(New throughout, adds analyst comment, sales details, updates share price)
Feb 1 (Reuters) - Amgen Inc on Thursday reported a fourth-quarter profit well below Wall Street estimates, hurt by a steep decline in sales of blockbuster rheumatoid arthritis drug Enbrel and higher-than-expected expenses, and its shares fell more than 3 percent.
But the world's biggest biotechnology company provided a 2018 earnings forecast range with a midpoint that easily exceeded analysts' estimates and announced a $10 billion share repurchase program and a lower effective tax rate due to U.S. tax reform.

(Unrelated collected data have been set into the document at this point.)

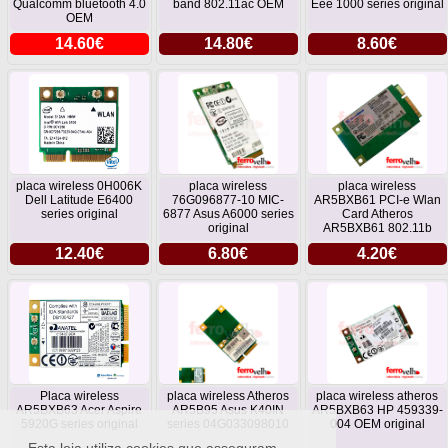
Qualcomm bluetooth 4.0
band 802.11ac OEM
Eee 1000 series original
OEM
14.60€
14.80€
8.60€
placa wireless 0H006K
placa wireless
placa wireless
Dell Latitude E6400
76G096877-10 MIC-
AR5BXB61 PCI-e Wlan
series original
6877 Asus A6000 series
Card Atheros
original
AR5BXB61 802.11b
12.40€
6.80€
4.20€
Placa wireless
placa wireless Atheros
placa wireless atheros
AR5BXB63 Acer Aspire
AR5B95 Asus K40IN
AR5BXB63 HP 459339-
5920G series original
series 04G033098010
004 OEM original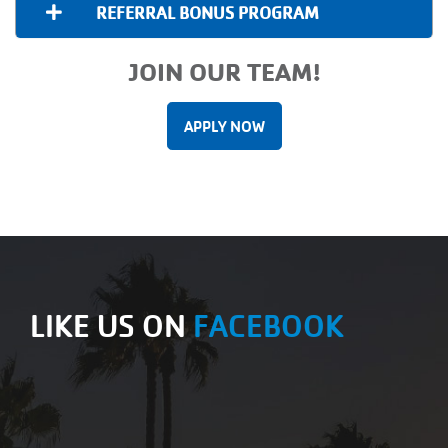
REFERRAL BONUS PROGRAM
JOIN OUR TEAM!
APPLY NOW
LIKE US ON
FACEBOOK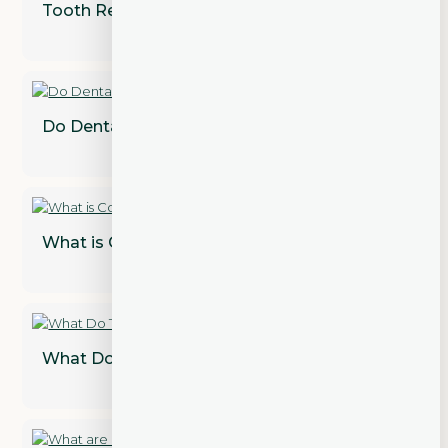
Tooth Recovery?
Do Dental Implants Need to Be Replaced?
What is Cosmetic Dentistry?
What Do Teeth Look Like Under Veneers?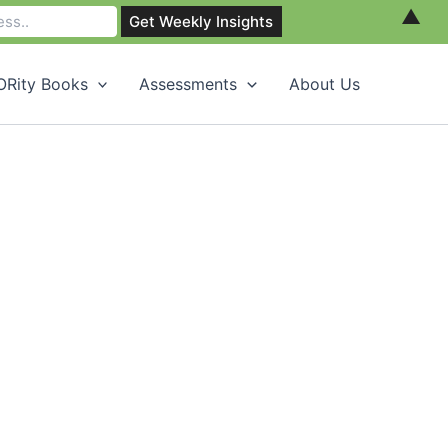
▲
Rity Books
Assessments
About Us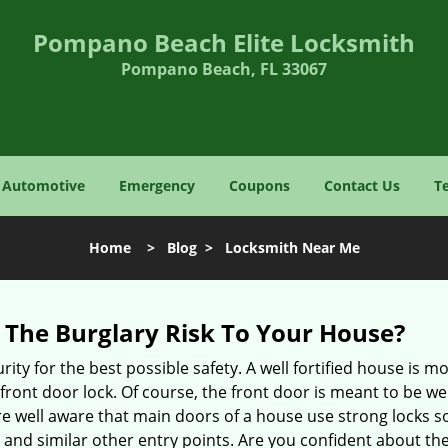
Pompano Beach Elite Locksmith
Pompano Beach, FL 33067
Automotive
Emergency
Coupons
Contact Us
T
Home
>
Blog
>
Locksmith Near Me
The Burglary Risk To Your House?
ty for the best possible safety. A well fortified house is mo
 front door lock. Of course, the front door is meant to be 
e well aware that main doors of a house use strong locks so
, and similar other entry points. Are you confident about th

Excluding items, Amgen earned $2.89 per share, 14 cents below analysts' average expectations, according to Thomson Reuters I/B/E/S.

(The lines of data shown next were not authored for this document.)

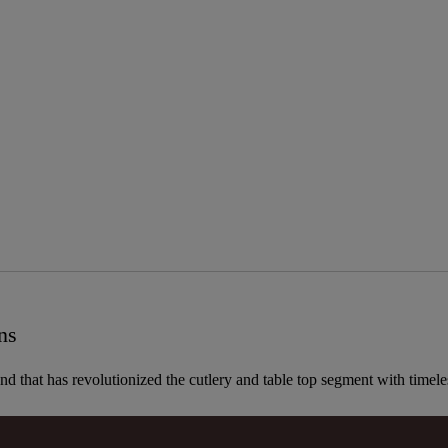
ns
and that has revolutionized the cutlery and table top segment with timel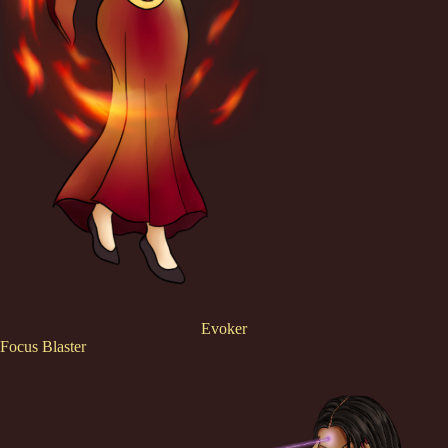
Evoker
Focus Blaster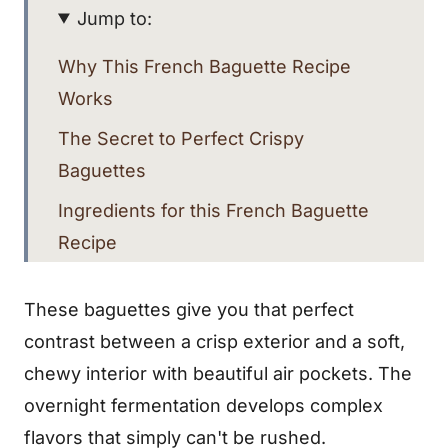
Jump to:
Why This French Baguette Recipe
Works
The Secret to Perfect Crispy
Baguettes
Ingredients for this French Baguette
Recipe
Step-By-Step Instructions
These baguettes give you that perfect
The Magic of Overnight Fermentation
contrast between a crisp exterior and a soft,
Shaping Your Baguettes
chewy interior with beautiful air pockets. The
Scoring Your French Baguettes
overnight fermentation develops complex
flavors that simply can't be rushed.
Storage and Serving Tips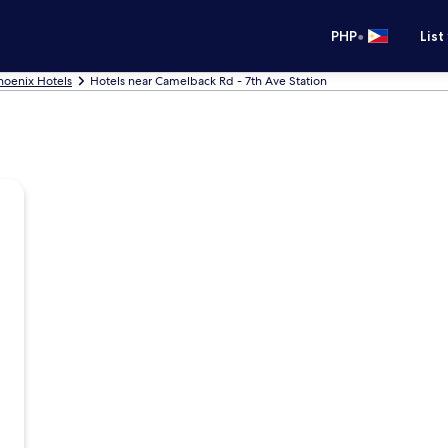
•
PHP
List
hoenix Hotels
Hotels near Camelback Rd - 7th Ave Station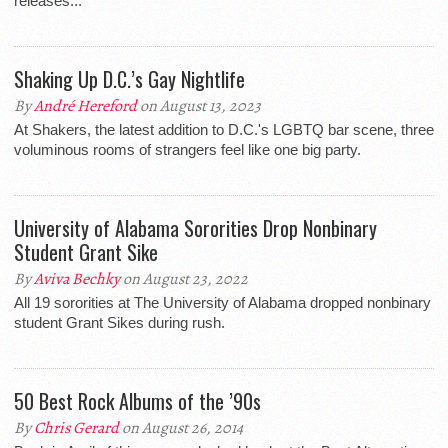
releases...
Shaking Up D.C.’s Gay Nightlife
By
André Hereford
on August 13, 2023
At Shakers, the latest addition to D.C.'s LGBTQ bar scene, three
voluminous rooms of strangers feel like one big party.
University of Alabama Sororities Drop Nonbinary
Student Grant Sike
By
Aviva Bechky
on August 23, 2022
All 19 sororities at The University of Alabama dropped nonbinary
student Grant Sikes during rush.
50 Best Rock Albums of the ’90s
By
Chris Gerard
on August 26, 2014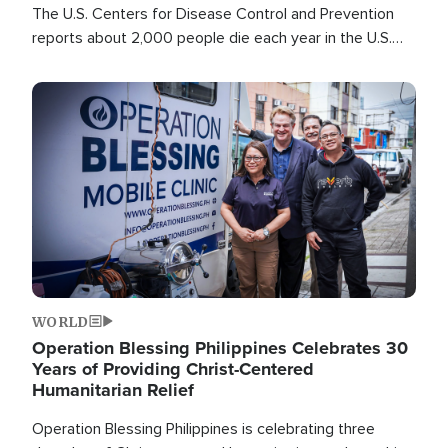
The U.S. Centers for Disease Control and Prevention
reports about 2,000 people die each year in the U.S.
from heat stroke and similar conditions. That's more
than any other type of weather-related death.
Image
WORLD
Operation Blessing Philippines Celebrates 30
Years of Providing Christ-Centered
Humanitarian Relief
Operation Blessing Philippines is celebrating three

For 2018, Amgen forecast adjusted earnings per share of $12.60 to $13.70 and revenue of $21.8 billion to $22.8 billion. Analysts were looking for earnings of $12.71 per share and $22.8 billion in revenue.
"It's a big slow-growing biopharmaceutical company," said Cowen and Co analyst Eric Schmidt. "We're all waiting for them to do at least a modest size deal. They need another product or two."
Amgen projected a 2018 adjusted tax rate of 14 percent to 15 percent. Some other large drugmakers have announced rates of about 17 percent or 18 percent. AbbVie Inc surprised investors last week by announcing a 9 percent adjusted tax rate, rising to 13 percent over five years.
Amgen said it plans capital investments of about $3.5 billion over the next five years, with 75 percent of that in the United States. The company said it decided to build a new biomanufacturing plant in the United States and will add jobs to build and run the facility. Amgen expects to announce the plant location in the second quarter.
Revenue for the quarter fell 3 percent to $5.8 billion, about in line with analysts' expectations.
Enbrel sales fell 13 percent to $1.37 billion due to lower demand and net selling price in a highly competitive market.
Sales of its next biggest product, the infection fighter Neulasta, were flat at $1.11 billion.
Prolia for osteoporosis grew 24 percent to $463 million.
The company said it incurred $79 million in expenses in Puerto Rico for Hurricane Maria recovery and additional incremental expenses related to tax planning.
It posted a fourth-quarter net loss of $4.26 billion, or $5.89 per share, as it took a $6.1 billion charge related to U.S. tax reform. That compared with a profit of $1.93 billion, or $2.59 per share, a year ago.